» **WHAT IS BEING ASKED**:
Go through the lines below. Copy those with "DESCRIBE".

------------------------------------------------------------

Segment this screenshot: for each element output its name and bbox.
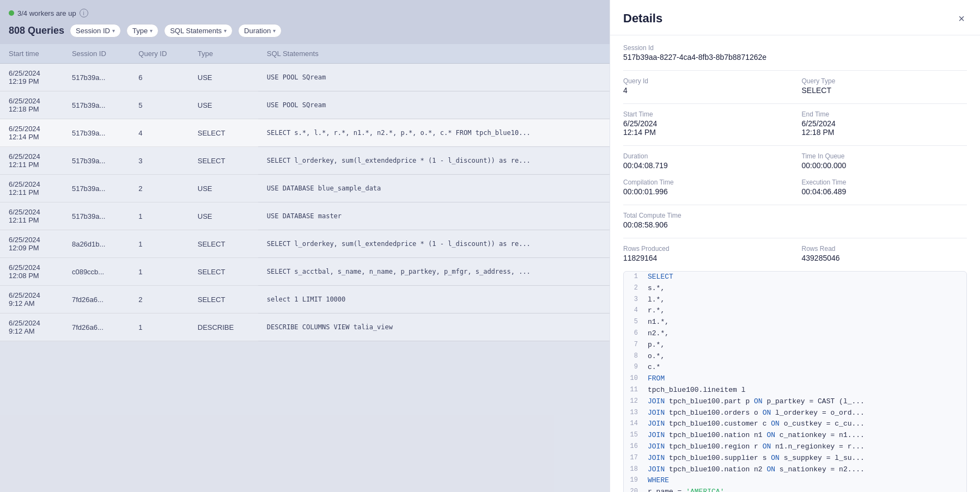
code-line: 5 n1.*, bbox=[624, 317, 966, 328]
top-bar: 3/4 workers are up i bbox=[0, 9, 610, 24]
table-row[interactable]: 6/25/202412:18 PM 517b39a... 5 USE USE P… bbox=[0, 91, 610, 119]
table-row[interactable]: 6/25/202412:11 PM 517b39a... 2 USE USE D… bbox=[0, 175, 610, 202]
queries-table: Start time Session ID Query ID Type SQL … bbox=[0, 44, 610, 341]
rows-produced-item: Rows Produced 11829164 bbox=[623, 245, 789, 262]
code-line: 7 p.*, bbox=[624, 340, 966, 351]
cell-sql: SELECT s_acctbal, s_name, n_name, p_part… bbox=[258, 258, 610, 286]
line-content: c.* bbox=[643, 362, 966, 373]
workers-status: 3/4 workers are up i bbox=[9, 9, 88, 17]
cell-start-time: 6/25/202412:19 PM bbox=[0, 64, 63, 91]
table-row[interactable]: 6/25/202412:08 PM c089ccb... 1 SELECT SE… bbox=[0, 258, 610, 286]
time-in-queue-item: Time In Queue 00:00:00.000 bbox=[802, 152, 967, 170]
code-line: 6 n2.*, bbox=[624, 328, 966, 340]
cell-start-time: 6/25/202412:08 PM bbox=[0, 258, 63, 286]
line-number: 3 bbox=[624, 294, 643, 306]
col-sql: SQL Statements bbox=[258, 44, 610, 64]
cell-query-id: 1 bbox=[130, 258, 188, 286]
details-body: Session Id 517b39aa-8227-4ca4-8fb3-8b7b8… bbox=[610, 35, 980, 492]
table-row[interactable]: 6/25/20249:12 AM 7fd26a6... 2 SELECT sel… bbox=[0, 286, 610, 313]
duration-queue-grid: Duration 00:04:08.719 Time In Queue 00:0… bbox=[623, 152, 967, 170]
start-time-item: Start Time 6/25/202412:14 PM bbox=[623, 110, 789, 137]
cell-query-id: 5 bbox=[130, 91, 188, 119]
end-time-item: End Time 6/25/202412:18 PM bbox=[802, 110, 967, 137]
line-content: tpch_blue100.lineitem l bbox=[643, 385, 966, 396]
code-line: 17 JOIN tpch_blue100.supplier s ON s_sup… bbox=[624, 453, 966, 464]
cell-type: USE bbox=[189, 175, 258, 202]
cell-session-id: 517b39a... bbox=[63, 119, 130, 147]
line-number: 11 bbox=[624, 385, 643, 396]
line-number: 2 bbox=[624, 283, 643, 294]
code-line: 9 c.* bbox=[624, 362, 966, 373]
cell-session-id: c089ccb... bbox=[63, 258, 130, 286]
line-number: 1 bbox=[624, 272, 643, 283]
execution-time-value: 00:04:06.489 bbox=[802, 187, 967, 196]
cell-sql: SELECT l_orderkey, sum(l_extendedprice *… bbox=[258, 147, 610, 175]
code-line: 1 SELECT bbox=[624, 272, 966, 283]
cell-query-id: 3 bbox=[130, 147, 188, 175]
info-icon[interactable]: i bbox=[80, 9, 88, 17]
query-id-label: Query Id bbox=[623, 77, 789, 85]
duration-filter-button[interactable]: Duration ▾ bbox=[238, 24, 282, 38]
query-id-type-grid: Query Id 4 Query Type SELECT bbox=[623, 77, 967, 95]
line-content: SELECT bbox=[643, 272, 966, 283]
cell-query-id: 2 bbox=[130, 286, 188, 313]
cell-start-time: 6/25/202412:18 PM bbox=[0, 91, 63, 119]
line-content: JOIN tpch_blue100.orders o ON l_orderkey… bbox=[643, 408, 966, 419]
query-type-item: Query Type SELECT bbox=[802, 77, 967, 95]
table-row[interactable]: 6/25/202412:09 PM 8a26d1b... 1 SELECT SE… bbox=[0, 230, 610, 258]
queries-table-container: Start time Session ID Query ID Type SQL … bbox=[0, 44, 610, 492]
cell-session-id: 7fd26a6... bbox=[63, 286, 130, 313]
session-id-label: Session Id bbox=[623, 44, 967, 52]
cell-sql: DESCRIBE COLUMNS VIEW talia_view bbox=[258, 313, 610, 341]
cell-session-id: 7fd26a6... bbox=[63, 313, 130, 341]
cell-sql: USE DATABASE master bbox=[258, 202, 610, 230]
line-content: n2.*, bbox=[643, 328, 966, 340]
chevron-down-icon: ▾ bbox=[112, 28, 115, 34]
line-number: 10 bbox=[624, 373, 643, 385]
execution-time-item: Execution Time 00:04:06.489 bbox=[802, 179, 967, 196]
end-time-label: End Time bbox=[802, 110, 967, 118]
chevron-down-icon: ▾ bbox=[273, 28, 276, 34]
cell-sql: USE DATABASE blue_sample_data bbox=[258, 175, 610, 202]
table-row[interactable]: 6/25/202412:11 PM 517b39a... 3 SELECT SE… bbox=[0, 147, 610, 175]
details-title: Details bbox=[623, 11, 662, 26]
col-type: Type bbox=[189, 44, 258, 64]
code-line: 14 JOIN tpch_blue100.customer c ON o_cus… bbox=[624, 419, 966, 430]
line-number: 8 bbox=[624, 351, 643, 362]
col-start-time: Start time bbox=[0, 44, 63, 64]
sql-filter-label: SQL Statements bbox=[170, 27, 222, 35]
query-id-item: Query Id 4 bbox=[623, 77, 789, 95]
sql-filter-button[interactable]: SQL Statements ▾ bbox=[164, 24, 233, 38]
time-in-queue-value: 00:00:00.000 bbox=[802, 161, 967, 170]
table-row[interactable]: 6/25/202412:11 PM 517b39a... 1 USE USE D… bbox=[0, 202, 610, 230]
line-content: JOIN tpch_blue100.nation n2 ON s_nationk… bbox=[643, 464, 966, 476]
duration-item: Duration 00:04:08.719 bbox=[623, 152, 789, 170]
code-line: 19 WHERE bbox=[624, 475, 966, 487]
code-line: 15 JOIN tpch_blue100.nation n1 ON c_nati… bbox=[624, 430, 966, 441]
start-time-label: Start Time bbox=[623, 110, 789, 118]
cell-start-time: 6/25/202412:11 PM bbox=[0, 175, 63, 202]
total-compute-label: Total Compute Time bbox=[623, 212, 967, 219]
cell-start-time: 6/25/202412:11 PM bbox=[0, 202, 63, 230]
line-number: 15 bbox=[624, 430, 643, 441]
cell-session-id: 517b39a... bbox=[63, 202, 130, 230]
time-in-queue-label: Time In Queue bbox=[802, 152, 967, 160]
code-line: 2 s.*, bbox=[624, 283, 966, 294]
rows-produced-label: Rows Produced bbox=[623, 245, 789, 253]
close-button[interactable]: × bbox=[956, 11, 967, 26]
col-session-id: Session ID bbox=[63, 44, 130, 64]
table-row[interactable]: 6/25/202412:14 PM 517b39a... 4 SELECT SE… bbox=[0, 119, 610, 147]
query-type-label: Query Type bbox=[802, 77, 967, 85]
cell-query-id: 2 bbox=[130, 175, 188, 202]
table-row[interactable]: 6/25/202412:19 PM 517b39a... 6 USE USE P… bbox=[0, 64, 610, 91]
line-number: 20 bbox=[624, 487, 643, 492]
cell-sql: SELECT l_orderkey, sum(l_extendedprice *… bbox=[258, 230, 610, 258]
type-filter-button[interactable]: Type ▾ bbox=[126, 24, 159, 38]
table-row[interactable]: 6/25/20249:12 AM 7fd26a6... 1 DESCRIBE D… bbox=[0, 313, 610, 341]
cell-query-id: 6 bbox=[130, 64, 188, 91]
line-content: JOIN tpch_blue100.customer c ON o_custke… bbox=[643, 419, 966, 430]
session-id-filter-button[interactable]: Session ID ▾ bbox=[70, 24, 121, 38]
cell-type: USE bbox=[189, 91, 258, 119]
cell-session-id: 517b39a... bbox=[63, 91, 130, 119]
code-line: 16 JOIN tpch_blue100.region r ON n1.n_re… bbox=[624, 441, 966, 453]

------------------------------------------------------------

» **ANSWER BOX**:
cell-sql: DESCRIBE COLUMNS VIEW talia_view bbox=[258, 313, 610, 341]
table-row[interactable]: 6/25/20249:12 AM 7fd26a6... 1 DESCRIBE D… bbox=[0, 313, 610, 341]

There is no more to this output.